Now "commit and push".

magic add foo/bar.txt
git commit -m 'changed foo bar'
magic sync

Note: We didn't really have to git commit!
magic sync would have done that for us,
but committing let us put in our own message.

Syncing the edits

To get the file to the stick,

cd "$STICK/magicfolder"

we sync, which fetches the meta data with git
and then get . (everything) to actually transfer the file.

magic sync && magic get .
cat foo/bar.txt
booya

…"locking", eh?

Doesn't this locking/unlocking seem complicated
in comparison to, say, Dropbox?

YES. That is why we use 'direct mode'.

direct mode

You may now forget the slides about locking/editing.

cd ~/magicfolder
magic direct
…
direct  ok

direct mode

All available files are normal files;
all unavailable files are symlinks
(and we can use magic get to make them available).

Do something:

echo 'pow' > foo/bar.txt
magic sync

Sync it!

cd "$STICK/magicfolder"
magic sync && magic get .
cat foo/bar.txt #
pow

Note: We could also have used copy --to stick.

special remotes

Usage: If you just want to copy somewhere, for backup or transfer.

If you'll look at the directory, it will just be a bunch of object files.

Special remotes are (GPG) encrypted by default,
so you have to explicitly turn it off (encryption=none).

Once setup with initremote,
magic can use them like any other remote – it just works™.

encrypted folder in Dropbox

The remote will have a name and a GPG key.

BOX=dropbox # how to call the remote
BOX_PATH="~/Dropbox/BACKUP/magic/"
KEY=965113EA # YOUR GPG keyid - don't take mine ;)

Make a new folder in the Dropbox:

mkdir -p "$BOX_PATH"
cd ~/magicfolder
magic initremote $BOX type=directory \
directory="$BOX_PATH" \
keyid=$KEY
initremote dropbox (encryption setup)
(hybrid cipher with gpg key 3771835A3BADB56D) ok

Alternative if you don't have a key handy (unecrypted):

magic initremote $BOX type=directory \
directory="$BOX_PATH" \
encryption=none

encrypted copy to Dropbox

Like any other remote, just a password prompt for the key.

cd ~/magicfolder
magic copy . --to $BOX
copy foo/bar.txt (gpg)
You need a passphrase to unlock the secret key for
user: "Max F. Albrecht <1@178.is>"
4096-bit RSA key, ID 965113EA, created 2013 (main key ID FOO)

(to dropbox...)
ok

more special remotes

  • xmpp (jabber!)
  • rsync
  • bup
  • web
  • webdav
  • (Amazon) S3
  • Amazon Glacier
  • More in the Docs

more backends

  • how files are matched with they meta data.
    obviously very important.

  • default is SHA256E, a file hash plus the file extension

  • WORM: alternative if you don't want hashing, uses just file name, date, etc. usefull if:
    1. you trust the disk or
    2. you don't care
    3. performance (2 TB Videos @ Raspberry Pi)
cd ~/magicfolder
echo '* annex.backend=WORM' > .gitattributes

Save Point #3:

Use the direct mode for normal folders,
and the indirect mode for normal git repos + magic.

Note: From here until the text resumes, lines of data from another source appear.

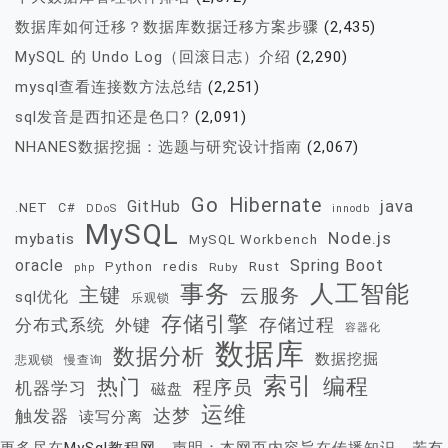
数据库如何迁移？数据库数据迁移方案步骤
(2,435)
MySQL 的 Undo Log（回滚日志）介绍
(2,290)
mysql查看连接数方法总结
(2,251)
sql发音是西扣还是色口?
(2,091)
NHANES数据挖掘：选题与研究设计指南
(2,067)
Go
Hibernate
java
GitHub
.NET
C#
DDoS
innodb
MySQL
Node.js
mybatis
MySQL Workbench
oracle
Spring Boot
redis
Rust
Python
Ruby
php
事务
人工智能
主键
云服务
sql优化
乐观锁
存储引擎
存储过程
分布式系统
外键
容器化
数据库
数据分析
数据挖掘
慢查询
悲观锁
索引
热门
编程
程序员
机器学习
磁盘
运维
达梦
触发器
读写分离
更多尽在
MySql教程网
，声明：本网页内容旨在传播知识，若有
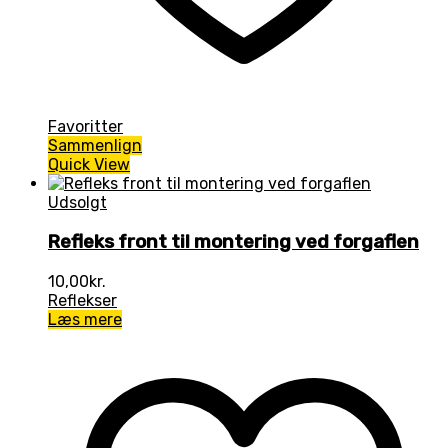
Favoritter
Sammenlign
Quick View
Udsolgt
Refleks front til montering ved forgaflen
10,00
kr.
Reflekser
Læs mere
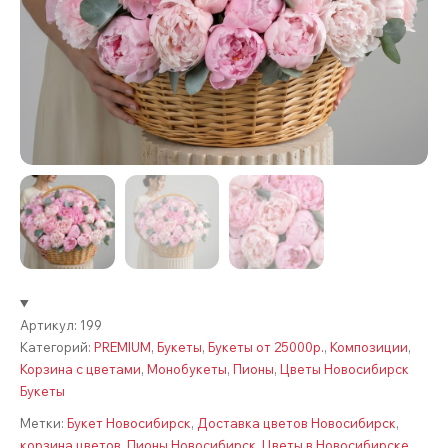
Артикул:
199
Категорий:
PREMIUM
,
Букеты
,
Букеты от 25000р.
,
Композиции
,
Корзина с цветами
,
Монобукеты
,
Пионы
,
Цветы Новосибирск
Букеты
Метки:
Букет Новосибирск
,
Доставка цветов Новосибирск
,
корзина цветов
,
Пионы Новосибирск
,
Цветы в Новосибирске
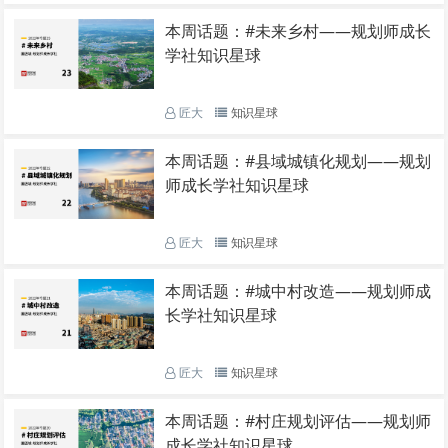
本周话题：#未来乡村——规划师成长
学社知识星球
匠大
知识星球
本周话题：#县域城镇化规划——规划
师成长学社知识星球
匠大
知识星球
本周话题：#城中村改造——规划师成
长学社知识星球
匠大
知识星球
本周话题：#村庄规划评估——规划师
成长学社知识星球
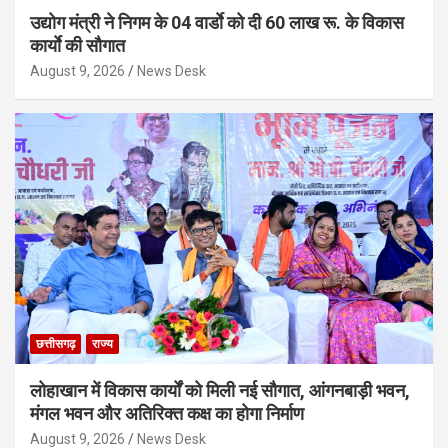
उद्योग मंत्री ने निगम के 04 वार्डाे को दी 60 लाख रू. के विकास
कार्याे की सौगात
August 9, 2026
News Desk
छत्तीसगढ़
राज्य
लोहाखान में विकास कार्यों को मिली नई सौगात, आंगनबाड़ी भवन,
मंगल भवन और अतिरिक्त कक्ष का होगा निर्माण
August 9, 2026
News Desk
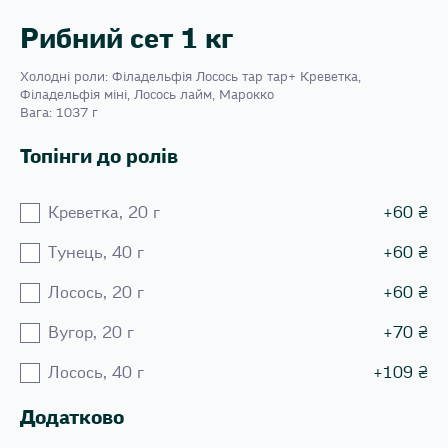
Рибний сет 1 кг
Холодні роли: Філадельфія Лосось тар тар+ Креветка,
Філадельфія міні, Лосось лайм, Марокко
Вага: 1037 г
Топінги до ролів
Креветка, 20 г
+
60
₴
Тунець, 40 г
+
60
₴
Лосось, 20 г
+
60
₴
Вугор, 20 г
+
70
₴
Лосось, 40 г
+
109
₴
Додатково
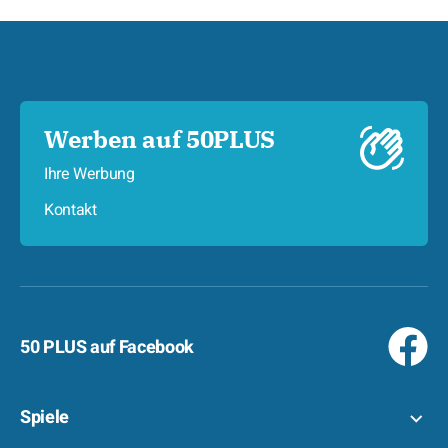
Werben auf 50PLUS
Ihre Werbung
Kontakt
50 PLUS auf Facebook
Spiele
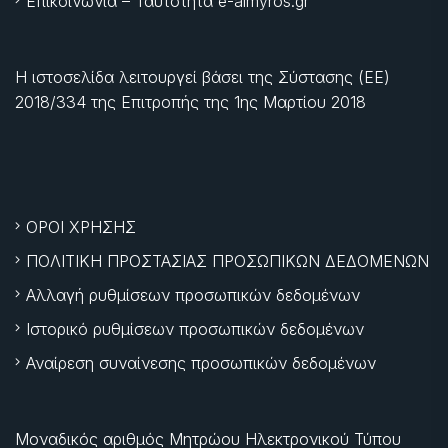
Επικοινωνία – Ταυτότητα e-almyros.gr
Η ιστοσελίδα λειτουργεί βάσει της Σύστασης (ΕΕ)
2018/334 της Επιτροπής της
1ης Μαρτίου 2018
ΟΡΟΙ ΧΡΗΣΗΣ
ΠΟΛΙΤΙΚΗ ΠΡΟΣΤΑΣΙΑΣ ΠΡΟΣΩΠΙΚΩΝ ΔΕΔΟΜΕΝΩΝ
Αλλαγή ρυθμίσεων προσωπικών δεδομένων
Ιστορικό ρυθμίσεων προσωπικών δεδομένων
Αναίρεση συναίνεσης προσωπικών δεδομένων
Μοναδικός αριθμός Μητρώου Ηλεκτρονικού Τύπου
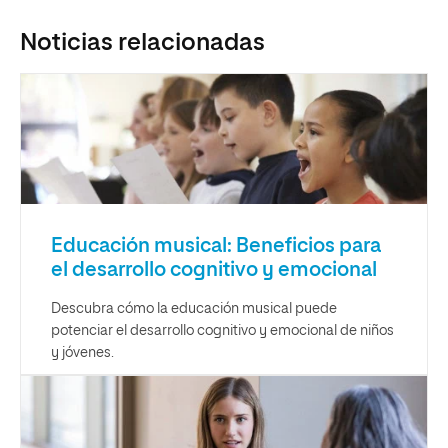
Noticias relacionadas
Educación musical: Beneficios para
el desarrollo cognitivo y emocional
Descubra cómo la educación musical puede
potenciar el desarrollo cognitivo y emocional de niños
y jóvenes.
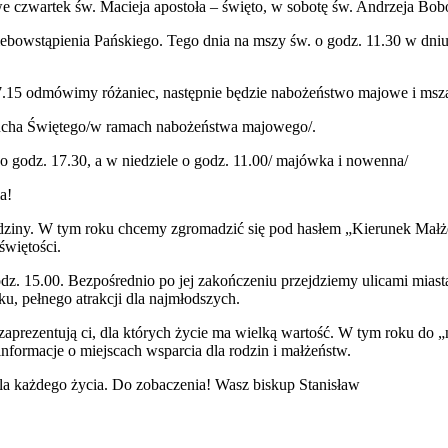
we czwartek św. Macieja apos­toła – święto, w sobotę św. Andrzeja Bobo
bow­stąpi­enia Pańskiego. Tego dnia na mszy św. o godz.
11
.
30
w dni
7
.
15
odmówimy różaniec, następ­nie będzie nabożeństwo majowe i msza
Ducha Świętego/​w ramach nabożeństwa majowego/.
 o godz.
17
.
30
, a w niedziele o godz.
11
.
00
/ majówka i nowenna/
a!
i rodziny. W tym roku chcemy zgro­madzić się pod hasłem „Kierunek Mał
świętości.
odz.
15
.
00
. Bezpośred­nio po jej zakończe­niu prze­jdziemy uli­cami mi
ku, pełnego atrakcji dla najmłodszych.
zaprezen­tują ci, dla których życie ma wielką wartość. W tym roku do „n
nfor­ma­cje o miejs­cach wspar­cia dla rodzin i małżeństw.
 dla każdego życia. Do zobaczenia! Wasz biskup Stanisław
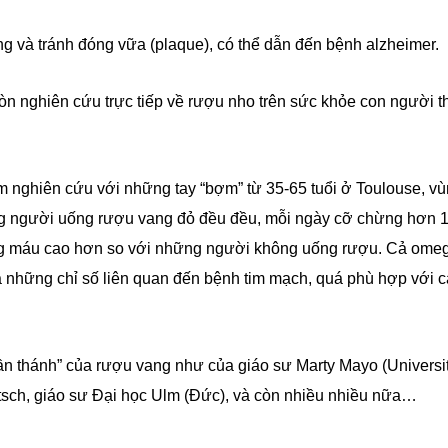
ng và tránh đóng vữa (plaque), có thể dẫn đến bệnh alzheimer.
Còn nghiên cứu trực tiếp về rượu nho trên sức khỏe con người t
nghiên cứu với những tay “bợm” từ 35-65 tuổi ở Toulouse, v
ng người uống rượu vang đỏ đều đều, mỗi ngày cỡ chừng hơn 1
rong máu cao hơn so với những người không uống rượu. Cả ome
là những chỉ số liên quan đến bệnh tim mạch, quá phù hợp với c
hần thánh” của rượu vang như của giáo sư Marty Mayo (Universit
itsch, giáo sư Đại học Ulm (Đức), và còn nhiều nhiều nữa…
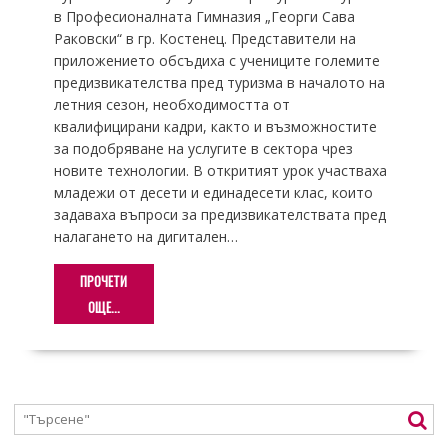
в Професионалната Гимназия „Георги Сава
Раковски“ в гр. Костенец. Представители на
приложението обсъдиха с учениците големите
предизвикателства пред туризма в началото на
летния сезон, необходимостта от
квалифицирани кадри, както и възможностите
за подобряване на услугите в сектора чрез
новите технологии. В откритият урок участваха
младежи от десети и единадесети клас, които
задаваха въпроси за предизвикателствата пред
налагането на дигитален…
ПРОЧЕТИ
ОЩЕ...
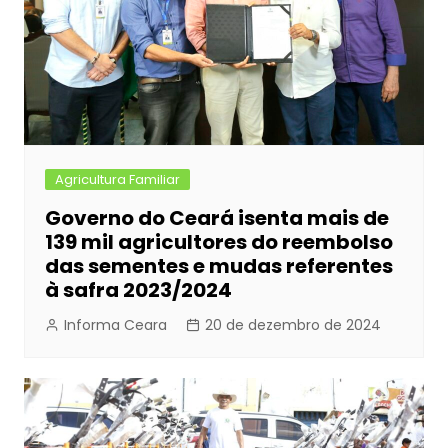
Agricultura Familiar
Governo do Ceará isenta mais de
139 mil agricultores do reembolso
das sementes e mudas referentes
à safra 2023/2024
Informa Ceara
20 de dezembro de 2024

Use sync to sync meta data between remotes.

Use get, drop, copy and move to sync content between remotes.

Questions?


Link to this point: <#s3>


assistant

assistant

  • daemon
  • watches folders (also: just magic watch)
  • show repos, remotes, transfers
  • remote settings
cd ~/magicfolder
magic assistant # or 'magic webapp' to re-open

screenshot

Git Annex Assistant (watching)
Git Annex Assistant (watching)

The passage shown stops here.